Use of @googlegroups.com instead of @2i2c.org is suitable as this group will include non-2i2c members, who otherwise could get control of a 2i2c.org email which isn’t a necessary security compromise.
Grant “Group Owner” access to the community champion requesting this feature. They will be able to add / remove users from the group as necessary, and thus manage access without needing to involve 2i2c engineers.
In the user_buckets definition for the bucket in question, add the group name as an extra_admin_members:
```
user_buckets = {
  "persistent": {
    "delete_after": null,
    "extra_admin_members": [
      "group:<name-of-group>@googlegroups.com"
    ]
  }
}
```
Apply this terraform change to create the appropriate permissions for members of the group to have full read/write access to that GCS bucket.
We want the community champions to handle granting / revoking access to this google group, as well as produce community specific documentation on how to actually upload data here. We currently do not have a template of how end users can use this, but something can be stolen from the documentation for LEAP users

Granting access to cloud buckets in other cloud accounts / projects¶

Sometimes, users on a hub we manage need access to a storage bucket managed by an external third party - often a different research group. This can help with access to raw data, collaboration, etc.

This section outlines how to grant this access. Currently, this functionality is implemented only on AWS - but we can add it for other cloud providers when needed.

AWS¶

On AWS, we would need to set up cross account S3 access.
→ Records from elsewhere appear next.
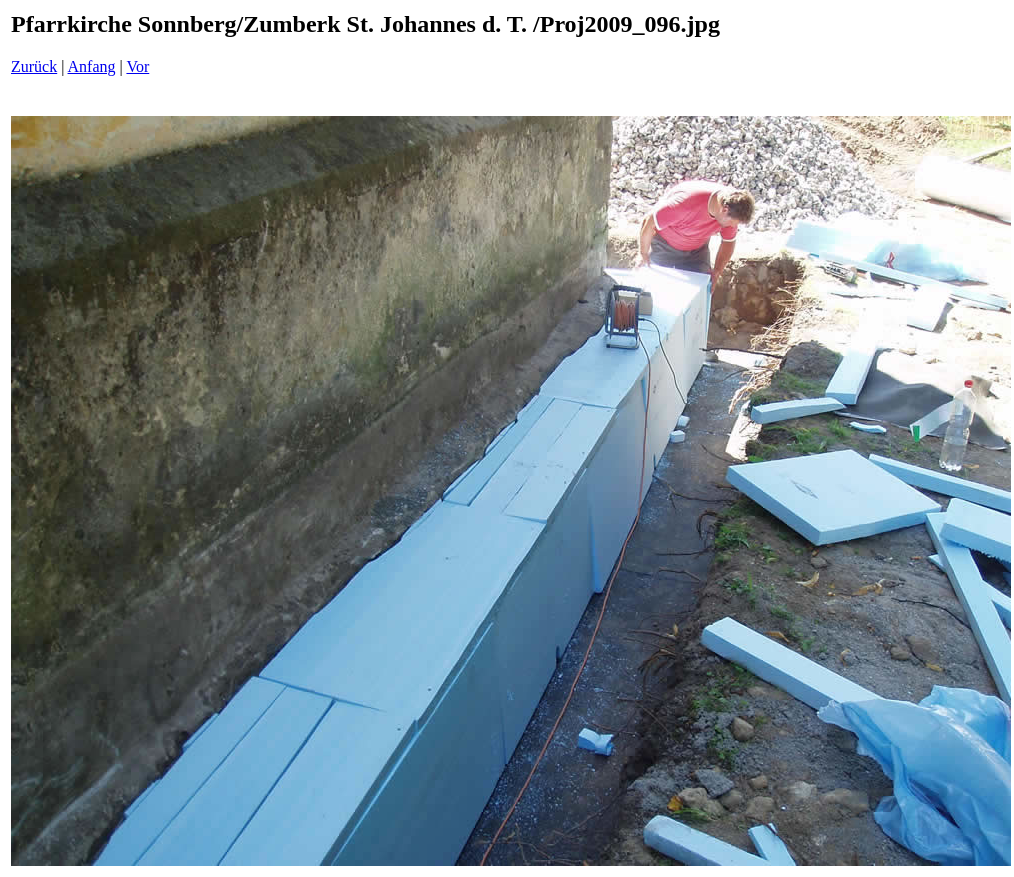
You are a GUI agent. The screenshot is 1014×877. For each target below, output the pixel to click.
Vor (137, 66)
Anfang (92, 66)
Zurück (34, 66)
Find the ARN of the service account used by the users on the hub. You can find this under userServiceAccount.annotations.eks.amazon.com/role-arn in the values.yaml file for your hub. It should look something like arn:aws:iam::<account-id>:role/<hub-name>.
In the AWS account with the S3 bucket, create an IAM policy that grants appropriate access to the S3 bucket from the hub. For example, the following policy grants readonly access to the bucket for users of the hub
```
{
 "Version": "2012-10-17",
 "Statement": [
     {
         "Effect": "Allow",
         "Principal": {
             "AWS": "<arn-of-service-account-from-step-1>"
         },
         "Action": [
             "s3:GetObject",
             "s3:GetObjectVersion",
             "s3:ListBucket"
         ],
         "Resource": [
             "arn:aws:s3:::<name-of-bucket>",
             "arn:aws:s3:::<name-of-bucket>/*"
         ]
     }
 ]
}
```
You can add additional permissions to the bucket if needed here.
Note
You can list as many buckets as you want, but each bucket needs two entries - one with the /* and one without so both listing the bucket as well as fetching data from it can work
In the .tfvars file for the cluster hosting the hub, add extra_iam_policy as a key to the hub under hub_cloud_permissions. This is used to set any additional IAM permissions granted to the users of the hub. In this case, you should copy the exact policy that was applied to the bucket in step 2, but remove the “Principal” key. So it would look something like:
```
{
 "Version": "2012-10-17",
 "Statement": [
     {
         "Effect": "Allow",
         "Action": [
             "s3:GetObject",
             "s3:GetObjectVersion",
             "s3:ListBucket"
         ],
         "Resource": [
             "arn:aws:s3:::<name-of-bucket>",
             "arn:aws:s3:::<name-of-bucket>/*"
         ]
     }
 ]
}
```
Apply the terraform config, and test out if s3 bucket access works on the hub!